RECORDED INFORMATION START
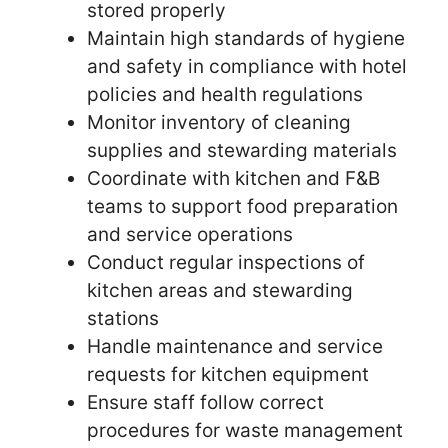
stored properly
Maintain high standards of hygiene
and safety in compliance with hotel
policies and health regulations
Monitor inventory of cleaning
supplies and stewarding materials
Coordinate with kitchen and F&B
teams to support food preparation
and service operations
Conduct regular inspections of
kitchen areas and stewarding
stations
Handle maintenance and service
requests for kitchen equipment
Ensure staff follow correct
procedures for waste management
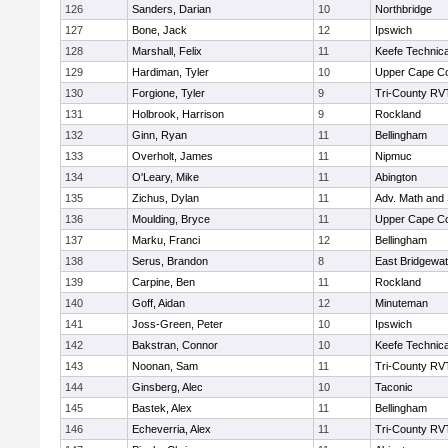
126
Sanders, Darian
10
Northbridge
127
Bone, Jack
12
Ipswich
128
Marshall, Felix
11
Keefe Technica
129
Hardiman, Tyler
10
Upper Cape C
130
Forgione, Tyler
9
Tri-County RV
131
Holbrook, Harrison
9
Rockland
132
Ginn, Ryan
11
Bellingham
133
Overholt, James
11
Nipmuc
134
O'Leary, Mike
11
Abington
135
Zichus, Dylan
11
Adv. Math and
136
Moulding, Bryce
11
Upper Cape C
137
Marku, Franci
12
Bellingham
138
Serus, Brandon
8
East Bridgewat
139
Carpine, Ben
11
Rockland
140
Goff, Aidan
12
Minuteman
141
Joss-Green, Peter
10
Ipswich
142
Bakstran, Connor
10
Keefe Technica
143
Noonan, Sam
11
Tri-County RV
144
Ginsberg, Alec
10
Taconic
145
Bastek, Alex
11
Bellingham
146
Echeverria, Alex
11
Tri-County RV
RECORDED INFORMATION END
• _TASK DETAILS_
Where an entry includes an image, skip the image and return everything else exactly.

• _RESPONSE TO THIS EXERCISE_
stored properly
Maintain high standards of hygiene
and safety in compliance with hotel
policies and health regulations
Monitor inventory of cleaning
supplies and stewarding materials
Coordinate with kitchen and F&B
teams to support food preparation
and service operations
Conduct regular inspections of
kitchen areas and stewarding
stations
Handle maintenance and service
requests for kitchen equipment
Ensure staff follow correct
procedures for waste management
126
Sanders, Darian
10
Northbridge
127
Bone, Jack
12
Ipswich
128
Marshall, Felix
11
Keefe Technica
129
Hardiman, Tyler
10
Upper Cape C
130
Forgione, Tyler
9
Tri-County RV
131
Holbrook, Harrison
9
Rockland
132
Ginn, Ryan
11
Bellingham
133
Overholt, James
11
Nipmuc
134
O'Leary, Mike
11
Abington
135
Zichus, Dylan
11
Adv. Math and
136
Moulding, Bryce
11
Upper Cape C
137
Marku, Franci
12
Bellingham
138
Serus, Brandon
8
East Bridgewat
139
Carpine, Ben
11
Rockland
140
Goff, Aidan
12
Minuteman
141
Joss-Green, Peter
10
Ipswich
142
Bakstran, Connor
10
Keefe Technica
143
Noonan, Sam
11
Tri-County RV
144
Ginsberg, Alec
10
Taconic
145
Bastek, Alex
11
Bellingham
146
Echeverria, Alex
11
Tri-County RV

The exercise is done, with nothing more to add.